Mais si, souvenez-vous ! Le XV de France n’y a joué qu’un seul match dans toute
son histoire, mais un match que personne n’a oublié. C’était il y a vingt-et-un
ans. Le 13 juin 1987, l‘équipe
du capitaine Daniel Dubroca, qui avait assuré sa place dans le dernier carré
mondial grâce à quatre victoires (Ecosse, Roumanie, Zimbabwe, Fidji) sur des
terrains néo-zélandais, affrontait les Wallabies chez eux, en demi-finale de
Coupe du Monde, dans ce stade des quartiers ouest de Sydney. 24-24. Un ballon
récupéré par Berbizier dans les 22 mètres français, une chandelle de Lagisquet
sur Campese, des Bleus partout et, au bout d’une action interminable, une passe
de Rodriguez pour Blanco. Et puis cet essai en coin de l’arrière français, qui
fait s’étrangler Pierre Salviac (”L’équipe de France est en finale ! L’équipe
de France est en finale !”) et qui qualifie les Bleus (24-30) pour la
finale de la première Coupe du Monde de rugby à XV. David Ellis, le spécialiste
de la défense pour l’actuel XV de France, y était hier pour rencontrer le coach
des Western Tigers, la franchise de rugby à XIII qui partage l’enceinte avec le
club quinziste des Pirates. Nous l’y avons suivi (reportage à lire dans Sud
Ouest demain). Il n’est pas bien grand, ce Concord Oval par rapport à la taille
du souvenir de 1987. Deux tribunes, qui ressemblent à la grande tribune, la
“Basquet”, du stade Armandie à Agen… dont Guy Basquet fut le grand
artisan après avoir découvert avec enthousiasme les installations
australiennes. Tout sauf un hasard. Une demi-finale de Worldcup dans un stade
d’environ 15-20.000 places… Quand on pense au Millennium Stadium de Cardiff,
qui en fait quatre fois plus et qui n’a été inauguré que douze ans après la
première Coupe du Monde, ça donne une illustration de ce qui a pu se passer en
Ovalie ces deux dernières décennies.
Les Bleus se sont entraînés
par deux fois ce lundi sur le terrain des East Suburbs de Woollahra. Au
programme le matin, du physique plutôt intensif, un peu de travail sur les
situations de ruck et une petite opposition à 13 contre 13 et en armures. Un
court moment de frayeur a interrompu la séance lorsque Damien Traille ne s’est
pas relevé après un contact. Plus de peur que de mal, le centre biarrot du XV
de France a repris l’entraînement quelques instants plus tard. Hier après-midi,
l’équipe a travaillé la défense sous la houlette de David Ellis, avant que le
trio de sélectionneur dévoile son quinze de départ pour la rencontre de samedi.

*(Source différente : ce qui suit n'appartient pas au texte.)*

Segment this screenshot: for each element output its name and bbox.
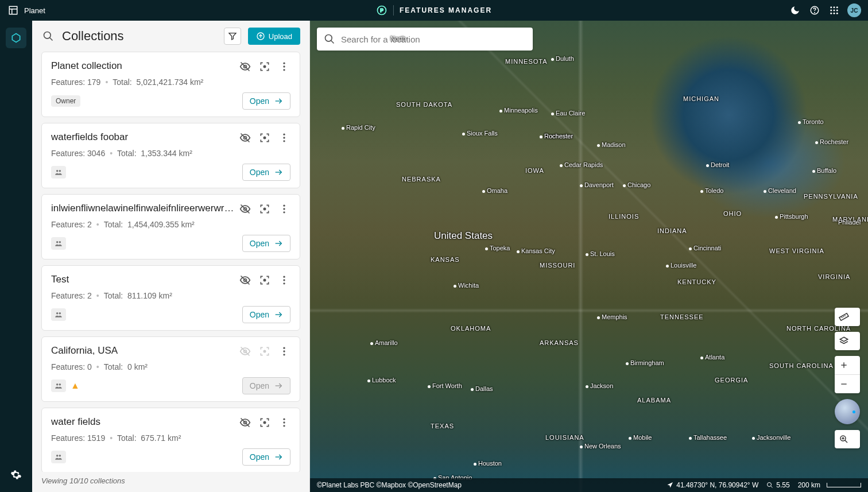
- top-bar: Planet P FEATURES MANAGER JC: [0, 0, 868, 21]
- focus-icon[interactable]: [258, 203, 271, 215]
- features-count: Features: 179: [51, 78, 100, 87]
- svg-point-51: [283, 279, 285, 281]
- svg-point-36: [59, 170, 61, 172]
- collection-card: Planet collection Features: 179 • Total:…: [41, 52, 300, 117]
- collection-name: water fields: [51, 416, 239, 428]
- more-menu-icon[interactable]: [278, 60, 290, 73]
- zoom-in-button[interactable]: [835, 356, 853, 374]
- focus-icon[interactable]: [258, 274, 271, 286]
- features-count: Features: 0: [51, 362, 92, 371]
- svg-point-59: [283, 347, 285, 349]
- svg-point-45: [59, 241, 61, 243]
- zoom-extent-icon[interactable]: [835, 430, 853, 448]
- map-attribution: ©Planet Labs PBC ©Mapbox ©OpenStreetMap: [317, 481, 462, 489]
- open-button[interactable]: Open: [242, 235, 290, 252]
- features-count: Features: 1519: [51, 433, 105, 443]
- focus-icon[interactable]: [258, 131, 271, 144]
- visibility-off-icon[interactable]: [239, 131, 251, 144]
- open-button[interactable]: Open: [242, 92, 290, 110]
- theme-toggle-icon[interactable]: [789, 4, 801, 17]
- total-area: Total: 5,021,421.734 km²: [113, 78, 203, 87]
- more-menu-icon[interactable]: [278, 416, 290, 429]
- svg-line-87: [843, 316, 844, 317]
- svg-point-83: [326, 35, 332, 42]
- collection-name: waterfields foobar: [51, 131, 239, 143]
- svg-point-72: [59, 455, 61, 457]
- open-button[interactable]: Open: [242, 164, 290, 181]
- visibility-off-icon[interactable]: [239, 416, 251, 429]
- svg-point-53: [56, 312, 59, 315]
- svg-point-67: [264, 421, 265, 423]
- svg-point-34: [283, 140, 285, 142]
- more-menu-icon[interactable]: [278, 203, 290, 215]
- focus-icon[interactable]: [258, 60, 271, 73]
- collections-panel: Collections Upload Planet collection Fea…: [32, 21, 310, 492]
- svg-point-26: [283, 65, 285, 67]
- left-rail: [0, 21, 32, 492]
- collections-search-icon[interactable]: [41, 29, 55, 43]
- features-count: Features: 2: [51, 291, 92, 300]
- svg-point-33: [283, 137, 285, 138]
- visibility-off-icon[interactable]: [239, 274, 251, 286]
- map-scale: 200 km: [798, 481, 861, 489]
- filter-button[interactable]: [224, 28, 241, 45]
- svg-point-27: [283, 69, 285, 71]
- svg-point-58: [264, 350, 265, 352]
- collection-card: California, USA Features: 0 • Total: 0 k…: [41, 336, 300, 402]
- globe-icon[interactable]: [835, 399, 860, 424]
- svg-point-42: [283, 208, 285, 210]
- features-count: Features: 2: [51, 220, 92, 229]
- svg-point-10: [830, 10, 832, 11]
- focus-icon: [258, 345, 271, 358]
- svg-point-63: [59, 383, 61, 386]
- open-button[interactable]: Open: [242, 306, 290, 323]
- svg-point-24: [264, 65, 265, 67]
- svg-point-41: [283, 205, 285, 207]
- open-button[interactable]: Open: [242, 448, 290, 466]
- visibility-off-icon[interactable]: [239, 203, 251, 215]
- zoom-out-button[interactable]: [835, 375, 853, 393]
- total-area: Total: 811.109 km²: [104, 291, 172, 300]
- svg-point-25: [283, 63, 285, 64]
- focus-icon[interactable]: [258, 416, 271, 429]
- apps-grid-icon[interactable]: [828, 4, 840, 17]
- help-icon[interactable]: [808, 4, 821, 17]
- total-area: Total: 1,454,409.355 km²: [104, 220, 195, 229]
- collections-list: Planet collection Features: 179 • Total:…: [32, 52, 309, 472]
- shared-icon: [51, 379, 66, 392]
- visibility-off-icon[interactable]: [239, 60, 251, 73]
- svg-point-11: [834, 10, 835, 11]
- map-coords: 41.48730° N, 76.90942° W: [666, 481, 758, 489]
- svg-line-18: [50, 38, 53, 41]
- layers-icon[interactable]: [835, 332, 853, 350]
- svg-point-9: [836, 6, 838, 8]
- svg-rect-0: [9, 6, 17, 14]
- collection-card: waterfields foobar Features: 3046 • Tota…: [41, 123, 300, 188]
- svg-point-32: [283, 134, 285, 135]
- measure-tool-icon[interactable]: [835, 308, 853, 326]
- features-nav-icon[interactable]: [6, 28, 26, 48]
- svg-point-17: [44, 32, 51, 39]
- more-menu-icon[interactable]: [278, 345, 290, 358]
- svg-line-88: [844, 315, 845, 316]
- map[interactable]: United States MINNESOTASOUTH DAKOTANEBRA…: [310, 21, 868, 492]
- upload-button[interactable]: Upload: [248, 28, 300, 45]
- more-menu-icon[interactable]: [278, 131, 290, 144]
- settings-icon[interactable]: [6, 464, 26, 485]
- svg-point-31: [264, 137, 265, 138]
- svg-text:P: P: [380, 7, 383, 13]
- svg-point-15: [836, 13, 838, 14]
- svg-point-60: [283, 350, 285, 352]
- collection-name: California, USA: [51, 345, 239, 357]
- app-title: FEATURES MANAGER: [400, 6, 492, 14]
- total-area: Total: 675.71 km²: [117, 433, 181, 443]
- map-footer: ©Planet Labs PBC ©Mapbox ©OpenStreetMap …: [310, 478, 868, 492]
- svg-point-14: [834, 13, 835, 14]
- svg-marker-16: [12, 34, 20, 42]
- user-avatar[interactable]: JC: [847, 3, 861, 17]
- more-menu-icon[interactable]: [278, 274, 290, 286]
- svg-point-62: [56, 383, 59, 386]
- svg-point-13: [830, 13, 832, 14]
- location-search-input[interactable]: [341, 34, 526, 44]
- svg-point-6: [815, 12, 815, 13]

En soirée, les trois-quarts ont eu droit à une séance de vidéo, le temps pour
le jeune ailier briviste Alexis Palisson de voir quelques images de
l’impressionnant Lote Tuqiri, qui devrait être samedi son adversaire direct. La
composition de l’équipe des Wallabies sera donnée aujourd’hui par le
sélectionneur australien Robbie Deans.